Thursday, 16 February 2017

Review ~ Pirates : Truth and Tales by Helen Hollick

Amberley Publishing
15 February 2017

What's it all about..

The historian R. H. Tawney famously wrote, ‘The sixteenth century lives in terror of the tramp.’ The eighteenth century lived in terror of the tramps of the seas – pirates. Pirates have fascinated people ever since.

It was a harsh life for those who went ‘on the account’, constantly overshadowed by the threat of death – through violence, illness, shipwreck, or the hangman’s noose. The lure of gold, the excitement of the chase and the freedom that life aboard a pirate ship offered were judged by some to be worth the risk. 

Helen Hollick explores both the fiction and fact of the Golden Age of piracy, and there are some surprises in store for those who think they know their Barbary Corsair from their boucanier. Everyone has heard of Captain Morgan, but who recognises the name of the aristocratic Frenchman Daniel Montbars? He killed so many Spaniards he was known as ‘The Exterminator’. The fictional world of pirates, represented in novels and movies, is different from reality. What draws readers and viewers to these notorious hyenas of the high seas? What are the facts behind the fantasy? 

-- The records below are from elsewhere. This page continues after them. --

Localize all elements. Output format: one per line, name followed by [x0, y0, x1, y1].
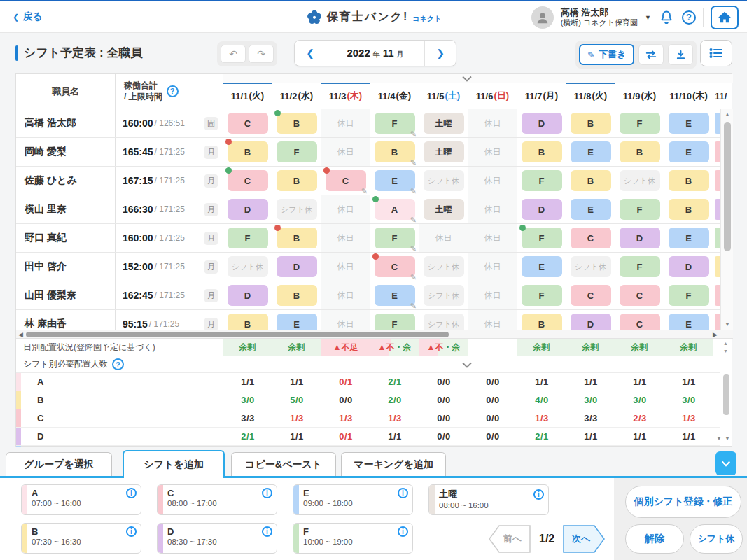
shift-chip[interactable]: シフト休 — [424, 285, 464, 306]
shift-chip[interactable]: D — [669, 256, 709, 277]
clear-button[interactable]: 解除 — [625, 524, 684, 554]
shift-cell[interactable]: 休日 — [321, 310, 370, 330]
shift-cell[interactable]: E — [272, 310, 321, 330]
summary-scroll-thumb[interactable] — [723, 374, 729, 415]
shift-cell[interactable]: F — [517, 224, 566, 252]
shift-chip[interactable]: C — [571, 227, 611, 248]
date-header-cell[interactable]: 11/4(金) — [370, 83, 419, 108]
shift-cell[interactable]: B — [517, 138, 566, 166]
shift-chip[interactable]: F — [375, 113, 415, 134]
shift-cell[interactable]: B — [223, 138, 272, 166]
shift-chip[interactable]: B — [277, 227, 317, 248]
shift-card-C[interactable]: Ci08:00 ~ 17:00 — [157, 484, 277, 515]
shift-chip[interactable]: B — [277, 113, 317, 134]
shift-cell[interactable]: 休日 — [321, 253, 370, 281]
shift-chip[interactable]: F — [620, 199, 660, 220]
tab-4[interactable]: マーキングを追加 — [341, 452, 446, 476]
shift-cell[interactable]: D — [615, 224, 664, 252]
download-button[interactable] — [668, 44, 693, 65]
horizontal-scrollbar[interactable]: ◀ ▶ — [16, 330, 733, 339]
shift-chip[interactable]: D — [228, 199, 268, 220]
redo-button[interactable]: ↷ — [249, 45, 274, 63]
tab-3[interactable]: コピー&ペースト — [231, 452, 336, 476]
next-page-button[interactable]: 次へ — [563, 525, 605, 553]
shift-chip[interactable]: C — [326, 170, 366, 191]
shift-chip[interactable]: E — [571, 141, 611, 162]
shift-chip[interactable]: E — [277, 314, 317, 330]
summary-scroll-up-icon[interactable]: ▲ — [723, 341, 728, 346]
shift-cell[interactable]: D — [517, 109, 566, 137]
shift-cell[interactable]: D — [664, 253, 713, 281]
shift-off-button[interactable]: シフト休 — [690, 524, 743, 554]
vertical-scrollbar[interactable]: ▲ ▼ — [720, 109, 733, 330]
shift-cell[interactable]: E✎ — [370, 167, 419, 195]
shift-cell[interactable]: 休日 — [468, 224, 517, 252]
shift-cell[interactable]: 休日 — [468, 109, 517, 137]
shift-cell[interactable]: C — [615, 281, 664, 309]
shift-card-D[interactable]: Di08:30 ~ 17:30 — [157, 523, 277, 554]
shift-cell[interactable]: F — [615, 195, 664, 223]
shift-chip[interactable]: F — [228, 227, 268, 248]
scroll-up-icon[interactable]: ▲ — [725, 111, 730, 118]
shift-cell[interactable]: B — [664, 195, 713, 223]
shift-chip[interactable]: B — [571, 170, 611, 191]
shift-chip[interactable]: D — [522, 113, 562, 134]
shift-chip[interactable]: F — [277, 141, 317, 162]
user-name-block[interactable]: 高橋 浩太郎 (横断) コネクト保育園 — [561, 7, 638, 28]
shift-chip[interactable]: E — [669, 113, 709, 134]
shift-cell[interactable]: 休日 — [468, 167, 517, 195]
shift-chip[interactable]: D — [522, 199, 562, 220]
shift-chip[interactable]: B — [522, 314, 562, 330]
shift-cell[interactable]: D — [223, 281, 272, 309]
shift-chip[interactable]: E — [375, 285, 415, 306]
date-header-cell[interactable]: 11/3(木) — [321, 83, 370, 108]
shift-cell[interactable]: 休日 — [321, 224, 370, 252]
shift-chip[interactable]: B — [277, 170, 317, 191]
shift-chip[interactable]: 土曜 — [424, 199, 464, 220]
shift-cell[interactable]: C — [566, 281, 615, 309]
summary-scroll-down-icon[interactable]: ▼ — [723, 349, 728, 354]
shift-chip[interactable]: シフト休 — [424, 314, 464, 330]
shift-chip[interactable]: B — [571, 113, 611, 134]
shift-chip[interactable]: F — [620, 113, 660, 134]
draft-button[interactable]: ✎ 下書き — [579, 44, 634, 65]
prev-page-button[interactable]: 前へ — [489, 525, 531, 553]
individual-shift-register-button[interactable]: 個別シフト登録・修正 — [625, 486, 741, 518]
shift-cell[interactable]: E — [664, 138, 713, 166]
sync-button[interactable] — [638, 44, 664, 65]
info-icon[interactable]: i — [533, 489, 544, 500]
shift-chip[interactable]: D — [571, 314, 611, 330]
shift-cell[interactable]: 休日 — [321, 195, 370, 223]
shift-cell[interactable]: E — [664, 109, 713, 137]
shift-cell[interactable]: E✎ — [370, 281, 419, 309]
shift-cell[interactable]: C — [223, 167, 272, 195]
shift-cell[interactable]: E — [664, 224, 713, 252]
shift-chip[interactable]: 土曜 — [424, 113, 464, 134]
shift-chip[interactable]: B — [277, 285, 317, 306]
shift-cell[interactable]: F — [517, 167, 566, 195]
shift-cell[interactable]: B — [566, 167, 615, 195]
shift-cell[interactable]: 休日 — [468, 253, 517, 281]
shift-cell[interactable]: B✎ — [370, 138, 419, 166]
collapse-dates-chevron-icon[interactable] — [461, 76, 473, 82]
date-header-cell[interactable]: 11/10(木) — [664, 83, 713, 108]
shift-cell[interactable]: F — [664, 281, 713, 309]
shift-cell[interactable]: C✎ — [370, 253, 419, 281]
shift-cell[interactable]: F — [370, 310, 419, 330]
shift-cell[interactable]: シフト休 — [419, 281, 468, 309]
shift-chip[interactable]: シフト休 — [424, 256, 464, 277]
info-icon[interactable]: i — [398, 488, 408, 498]
shift-cell[interactable]: E — [664, 310, 713, 330]
shift-card-F[interactable]: Fi10:00 ~ 19:00 — [293, 523, 413, 554]
prev-month-button[interactable]: ❮ — [295, 48, 326, 59]
shift-cell[interactable]: B — [223, 310, 272, 330]
shift-cell[interactable]: F — [615, 253, 664, 281]
shift-cell[interactable]: D — [517, 195, 566, 223]
shift-chip[interactable]: E — [669, 141, 709, 162]
shift-cell[interactable]: F — [223, 224, 272, 252]
shift-chip[interactable]: C — [620, 314, 660, 330]
shift-cell[interactable]: F✎ — [370, 224, 419, 252]
shift-cell[interactable]: 休日 — [468, 195, 517, 223]
shift-cell[interactable]: C — [615, 310, 664, 330]
shift-cell[interactable]: シフト休 — [419, 253, 468, 281]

What did I think about it..

I must admit that when I think about pirates, what usually springs to mind is the classic, Robert Louis Stevenson's Treasure Island, a story I read as a child curled in a chair immersed in the excitement of buccaneers and pirates, of buried treasure and golden doubloons, of marauding seamen and dastardly sea captains. And then, of course, much later, came the rather delectable image of the dangerously addictive, Jack Sparrow, the swashbuckling hero of the Pirates of the Caribbean franchise. However, the reality of piracy is a whole world away from the glitz and glamour of the movie screen and even the adventures of young Jim Hawkins, aboard the Hispaniola, pales into insignificance alongside the reality of what the real life pirates got up to as they sailed the Seven Seas.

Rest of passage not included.